A group of engineering students from California Polytechnic State University have developed, built and tested a headset which can adjust a bike's head angle in under twenty seconds, without tools
. The product is the result of a senior engineering project by Ben Harper, Josh Martin, Dylan Prins and Glenn Petersen of Cal Poly Bicycle Builders, whose work we've reported on before
The headset offers three positions: neutral, steeper and slacker. It changes the effective head angle of the bike by +/- 2-degrees relative to the mainframe. However, because the head tube of the bike drops as the fork gets slacker, so the angle of the frame changes, the overall change in head angle is around 1.5 to 1.6-degrees either side of stock, depending on the length of the frame, fork and head tube.
While angle-changing headsets are nothing new, existing designs require a long while in a workshop plus specialist tools to swap out or change the orientation of the cups. That makes them a "set-and-forget" product. And while head angle can be adjusted with flip chips, these usually provide a tiny change in head angle and also alter the reach, bottom bracket height and seat angle, making them of limited use
. This headset can be adjusted on the trail-side with no tools in less than twenty seconds (the claimed average time is sixteen seconds). That means it could be adjusted to suit different trails, or changed between climbing and descending. The team suggest it could be rented out by bike shops to curious customers / bike nerds who want to feel the effect of different head angles with the most direct comparison possible.
The headset fits tapered steerer forks and uses ZS44- and ZS56-standard cups. The lower cup allows the bearing carrier to pivot as the head angle changes. The upper cup has three pairs of holes which attach to the bearing carrier with pins to securely lock the steering assembly into one of three positions. To avoid having to loosen the stem and preoad bolt before adjusting, headset preload is provided by a quick-release clamp and a conical spacer from One-Up Components. When the clamp is released, the headset has enough wiggle room to be adjusted, then the preload clamp is re-tightened once the pins are in position at the chosen setting. A Velcro strap ensures the pins stay securely in place.
The headset was designed using Finite Element Analysis, machined in-house and tested on a purpose-built test machine to four times the calculated maximum loading case. Only then was it tested out on the trails. After around 200 miles, the team say it performs just like any other headset while riding, and it never became difficult to adjust.

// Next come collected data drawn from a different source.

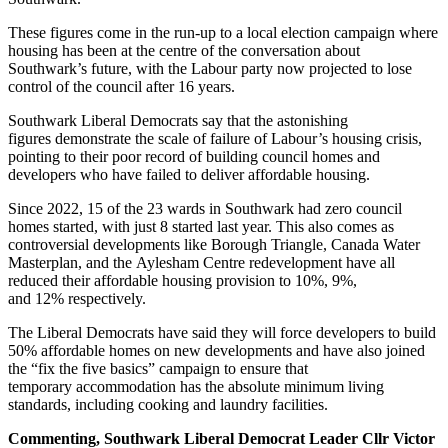
These figures come in the run-up to a local election campaign where
housing has been at the centre of the conversation about
Southwark’s future, with the Labour party now projected to lose
control of the council after 16 years.
Southwark Liberal Democrats say that the astonishing
figures demonstrate the scale of failure of Labour’s housing crisis,
pointing to their poor record of building council homes and
developers who have failed to deliver affordable housing.
Since 2022, 15 of the 23 wards in Southwark had zero council
homes started, with just 8 started last year. This also comes as
controversial developments like Borough Triangle, Canada Water
Masterplan, and the Aylesham Centre redevelopment have all
reduced their affordable housing provision to 10%, 9%,
and 12% respectively.
The Liberal Democrats have said they will force developers to build
50% affordable homes on new developments and have also joined
the “fix the five basics” campaign to ensure that
temporary accommodation has the absolute minimum living
standards, including cooking and laundry facilities.
Commenting, Southwark Liberal Democrat Leader Cllr Victor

I asked Andrew Kean, Professor of Mechanical Engineering at Cal Poly and project sponsor, if they had any IP or patents on the product, and if they intended to commercialize it. "The way senior projects work at Cal Poly is the IP stays with the project sponsor (me)," he said. "I left it up to the students to decide if they wanted to maintain any IP or secrecy, and they all declined. If they had wanted to commercialize the headset, I would have supported them. But I think they were just happy to have a successful school project and then move on with their lives. I would love if others learn about the project and maybe improve the project on their own. In its current form, it would be great for a demo bike where a shop could allow a consumer to try out different head tube angles easily on the trail. It would need to be refined before it could be commercially successful for consumer sales."